If you don’t already know, besides my family, there is nothing I revere more than television.
TV is number one, ace boon coon, stand by through all my insanity BFF. I am aware that sounds completely pathological but I absolutely do not care. I watch more TV than ANYONE I know and its sick and I love it and don’t plan on ever stopping…
Well tonight my second favorite show ever, One Tree Hill, said its swan song and is over. Its been a while since I have had to go through a series finale, at least one that has meant this much to me. As usual it was perfect timing. I had a 6 hour headache and couldn’t have asked for a better two hours to get out all that anxiety with a good cry and a great escape from reality.
OTH is so good at being that escape and simultaneously always having the right thing to say when you need it. Throughout the day, when I was tumblr-ing and seeing so many people talking about how much OTH meant to them and how it helped them through so much, it didn’t really click until tonight when it was over. It became this big metaphor for me.
I started when I was 14 and now I am 23 and still have no idea who I am or what I am doing, except that over these 9 years that I still love this show. Its been that stable thing. That’s TV for me, its no mistake that I watch OTH reruns almost everyday and can’t wait to get the box set for my birthday, Christmas, or just a great going away present (hint-hint). I adore the show and the characters and the MUSIC. God, the music. If you are in any way angsty, the show is right for you. I know I’ll be watching it forever, and I dont even know when I will be able to re-visit the most perfect series finale ever.

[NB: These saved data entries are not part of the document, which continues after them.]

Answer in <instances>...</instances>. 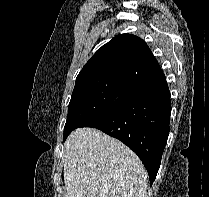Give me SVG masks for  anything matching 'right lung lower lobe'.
Here are the masks:
<instances>
[{
  "mask_svg": "<svg viewBox=\"0 0 209 197\" xmlns=\"http://www.w3.org/2000/svg\"><path fill=\"white\" fill-rule=\"evenodd\" d=\"M170 115V92L165 78L138 90L80 127L100 129L126 144L141 159L152 184L167 142Z\"/></svg>",
  "mask_w": 209,
  "mask_h": 197,
  "instance_id": "1",
  "label": "right lung lower lobe"
}]
</instances>
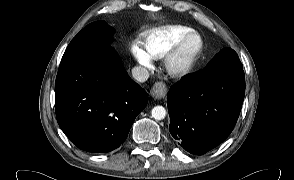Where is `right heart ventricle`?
Listing matches in <instances>:
<instances>
[{
    "label": "right heart ventricle",
    "mask_w": 294,
    "mask_h": 180,
    "mask_svg": "<svg viewBox=\"0 0 294 180\" xmlns=\"http://www.w3.org/2000/svg\"><path fill=\"white\" fill-rule=\"evenodd\" d=\"M190 32V28L182 25H167L141 32L139 40L152 59H161Z\"/></svg>",
    "instance_id": "right-heart-ventricle-1"
}]
</instances>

I didn’t realize how disappointing finales could be until I saw this one. So satisfying…
I can’t even get into the details and I would hate to ever spoil that experience for anyone but it was nice to end the last few days with this. This feeling of resolve is a nice way to end a 9 year long run of a television show and I commend the entire team behind the show.
Now, I realize I am getting a bit long winded but the last few day have been pretty much shit, so I think I deserve to take a break from being snarky and sarcastic and just enjoy being who I really am, a television fangirl who likes to listen to sad music.